Demikian juga program infrastruktur lain, seperti sistem penyediaan air minum Umbulan di Pasuruan yang akan memberi dampak ke lima kabupaten/kota di Jatim serta memberi manfaat 1, 3 juta jiwa masyarakat. Proyek tersebut juga masuk skema KPBU (Kerja Sama Pemerintah dan Badan Usaha) yang sudah diberikan penjaminan pemerintah melalui PT PII.

"Dimulainya pengembangan Umbulan sangat melegakan karena sudah lama terhambat. Sekarang bisa mulai digarap juga karena dorongan serta terobosan pemerintah pusat yang dikerjakan bersama-sama pemerintah provinsi Jatim," papar Gus Ipul.
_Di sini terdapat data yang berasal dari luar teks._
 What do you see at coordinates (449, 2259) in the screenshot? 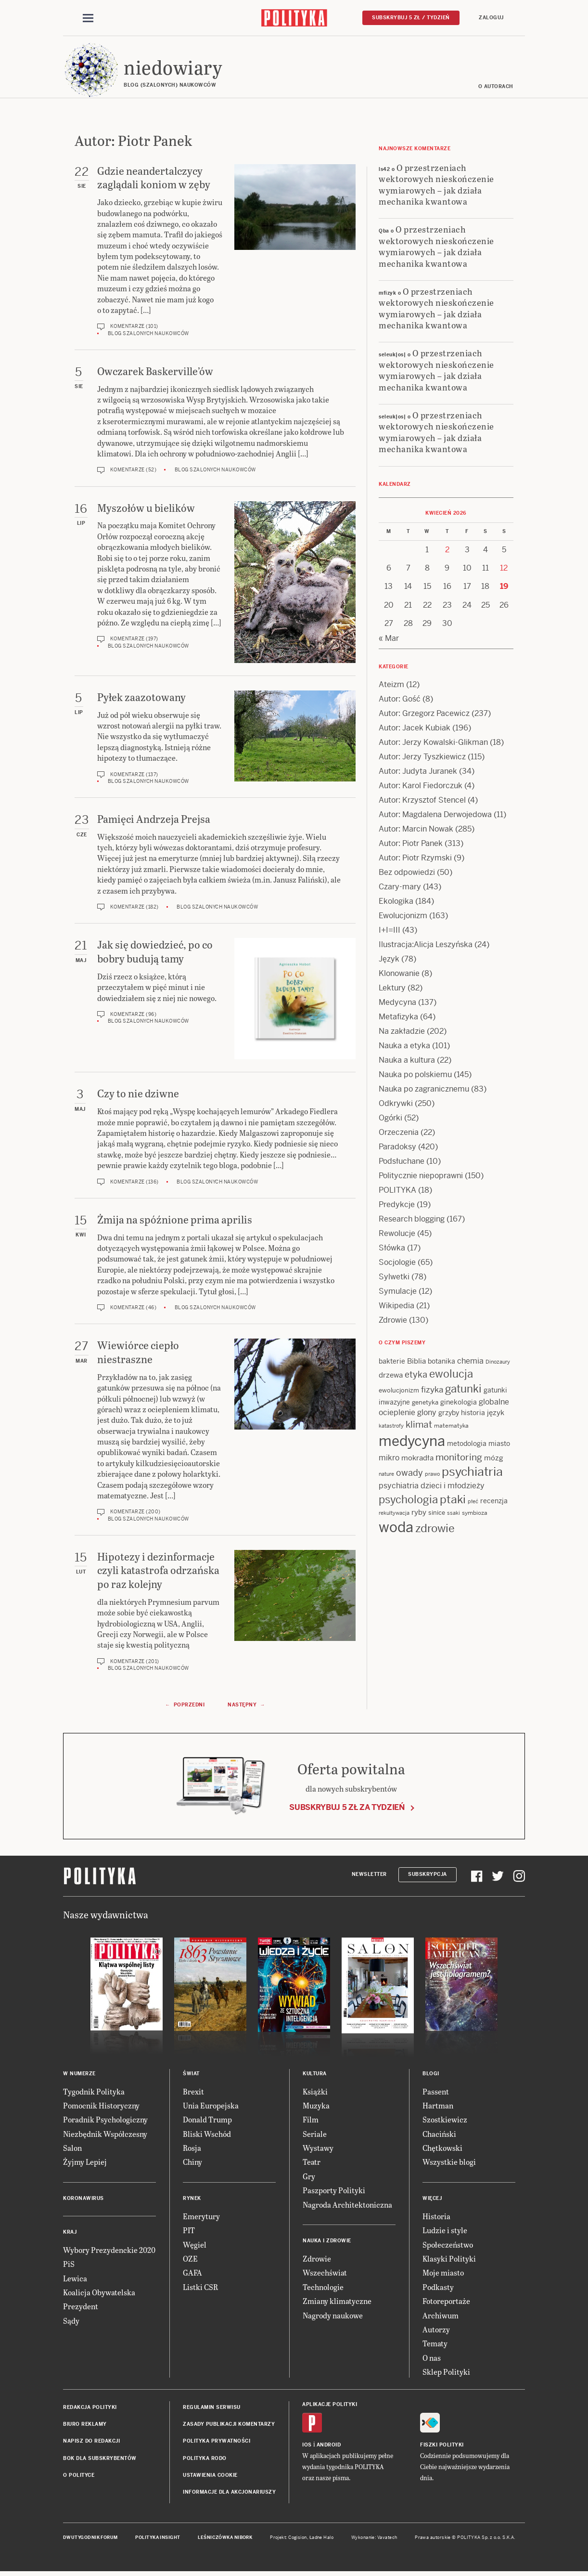 I see `Klasyki Polityki` at bounding box center [449, 2259].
Sementara Cawagub Jatim Puti Guntur Soekarno juga berikan ucapan ulang tahun untuk Presiden Jokowi. "Happy birthday, Pak Jokowi. Rakyat sepenuhnya tahu bahwa bapak bekerja dengan hati. Insya Allah diberi kelancaran. Teruslah bekerja untuk menuntaskan cita-cita Indonesia Raya, menyejahterakan negeri ini," kata cucu presiden pertama Ir Soekarno itu.

Puti memberi tambahan, program kerjanya bersama Gus Ipul juga merupakan turunan dari Nawacita Jokowi. Mulai dari pembangunan dari pinggiran serta pedesaan, peningkatan kualitas SDM, sampai menggerakkan sektor ekonomi strategis di Jatim.

"Kami juga mengambil sari pati pendekatan pembangunan Jatim ke depan dari Trisakti Bung Karno dan Nawacita Jokowi. Dan terutama adalah kepemimpinan yang digerakkan oleh hati. Yaitu kepemimpinan yang selalu mau mendengar, selalu mau dikritik, dan menempatkan rakyat sebagai solusi dan pelaku pembangunan. Tidak membuat rakyat digurui," pungkas Puti.